Huawei Also Included a Chart Revealing That the Chinese Tech Firm Is a Global Leader in LTE Connectivity
The tech giant was prompted by FCC's notice of rulemaking notice (NPRM) Protecting Against National Security Threats to the Communications Supply Chain Through FCC Programs to make these comments. The FCC made use of the NPRM to recommend that it makes sure Universal Service Fund (USF) funding is not wasted on service or equipment from vendors that may pose a national security threat to the communications supply chain or communications networks. The FCC made direct references to Huawei and the Chinese smartphone maker ZTE.
Huawei stated that FCC’s decision will prevent the U.S. from becoming a leader in telecommunications technology. The company further said that it has played a major role in the development of 5G standards and it has been a leader in the eventual 5G deployment that will take place all across the world.
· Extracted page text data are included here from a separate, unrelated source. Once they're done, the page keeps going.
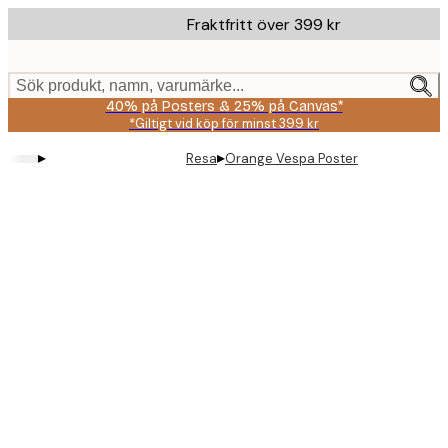
Skip
Fraktfritt över 399 kr
to
main
content.
Sök produkt, namn, varumärke...
40% på Posters & 25% på Canvas*
*Giltigt vid köp för minst 399 kr
▸
▸
Resa
Orange Vespa Poster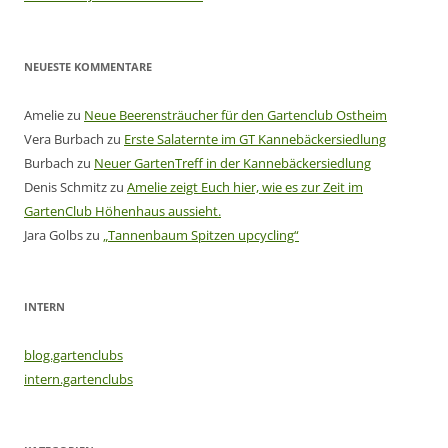
NEUESTE KOMMENTARE
Amelie
zu
Neue Beerensträucher für den Gartenclub Ostheim
Vera Burbach
zu
Erste Salaternte im GT Kannebäckersiedlung
Burbach
zu
Neuer GartenTreff in der Kannebäckersiedlung
Denis Schmitz
zu
Amelie zeigt Euch hier, wie es zur Zeit im
GartenClub Höhenhaus aussieht.
Jara Golbs
zu
„Tannenbaum Spitzen upcycling“
INTERN
blog.gartenclubs
intern.gartenclubs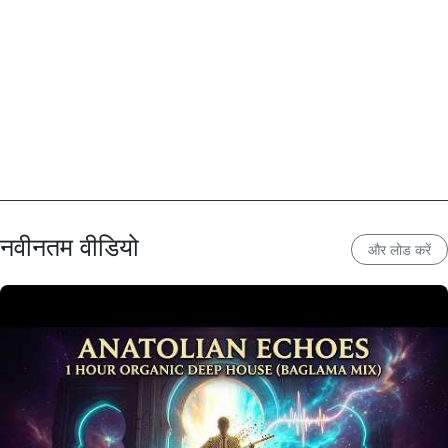
नवीनतम वीडियो
और लोड करें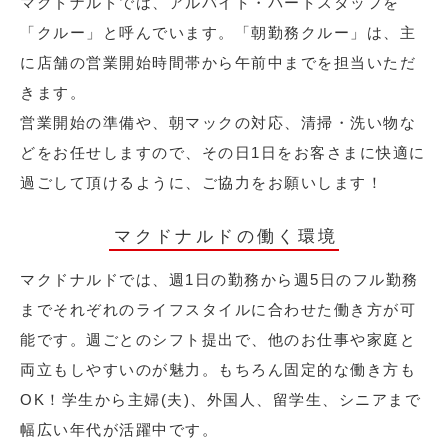
マクドナルドでは、アルバイト・パートスタッフを
「クルー」と呼んでいます。「朝勤務クルー」は、主
に店舗の営業開始時間帯から午前中までを担当いただ
きます。
営業開始の準備や、朝マックの対応、清掃・洗い物な
どをお任せしますので、その日1日をお客さまに快適に
過ごして頂けるように、ご協力をお願いします！
マクドナルドの働く環境
マクドナルドでは、週1日の勤務から週5日のフル勤務
までそれぞれのライフスタイルに合わせた働き方が可
能です。週ごとのシフト提出で、他のお仕事や家庭と
両立もしやすいのが魅力。もちろん固定的な働き方も
OK！学生から主婦(夫)、外国人、留学生、シニアまで
幅広い年代が活躍中です。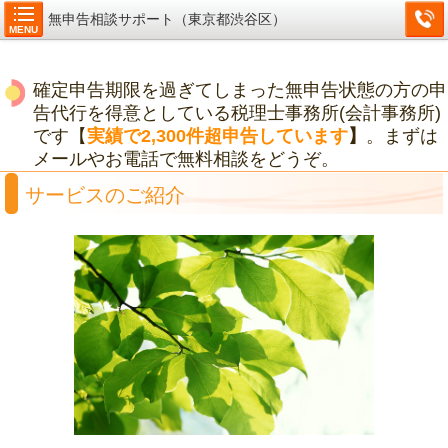
無申告相談サポート（東京都渋谷区）
MENU
確定申告期限を過ぎてしまった無申告状態の方の申
告代行を得意としている税理士事務所(会計事務所)
です【
実績で2,300件超申告しています
】
。まずは
メールやお電話で無料相談をどうぞ。
サービスのご紹介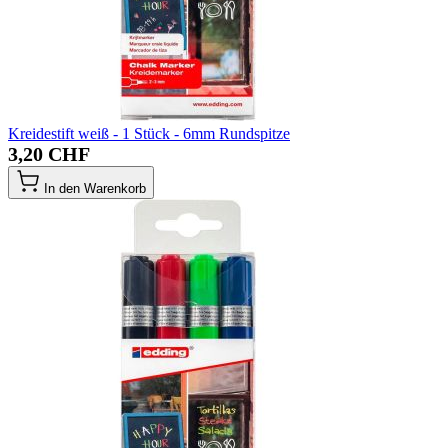
Kreidestift weiß - 1 Stück - 6mm Rundspitze
3,20 CHF
In den Warenkorb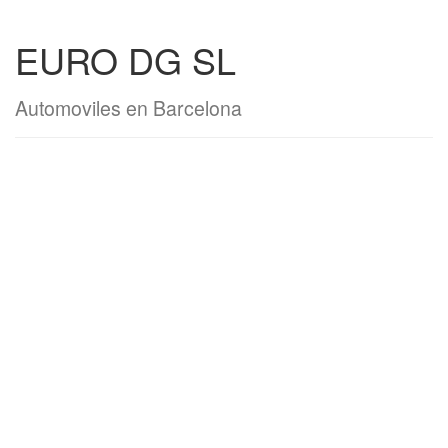
EURO DG SL
Automoviles en Barcelona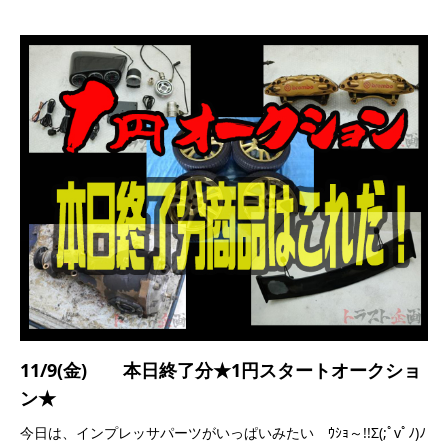
11/9(金) 本日終了分★1円スタートオークショ
ン★
今日は、インプレッサパーツがいっぱいみたい ｳｼｮ～!!Σ(;ﾟvﾟﾉ)ﾉ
Huawei said that its entry in the U.S. carrier market has been restricted artificially on the basis of unfounded suspicions that are based on misperceptions about the company’s relationship with the Chinese government.
The third-largest smartphone brand in the world clarified that it is an independent private company and it is not controlled by the government of China. The company’s products are sold in the U.S. through its Texas-based subsidiary, which is an American company that adheres to the region’s laws. Huawei also included a chart from GlobalData in its letter that shows the company is a global leader in LTE system, ahead of Ericsson, Nokia, ZTE, and Samsung, with the manufacturing pointing out that Cisco did not get a rating.
Huawei also said that there is no evidence that its equipment has ever harmed a network. It also mentioned that such decisions are backed by Huawei’s competitors that will benefit directly from the ruling. The Chinese giant further said that if it is allowed to enter the U.S. market and compete freely like competitors such as Samsung and Apple, the country’s mobile infrastructure can save nearly $20 billion U.S. dollars between 2017 and 2020 and those savings would be passed on to customers.
Huawei also believes that the FCC does not have the authority to make such decisions.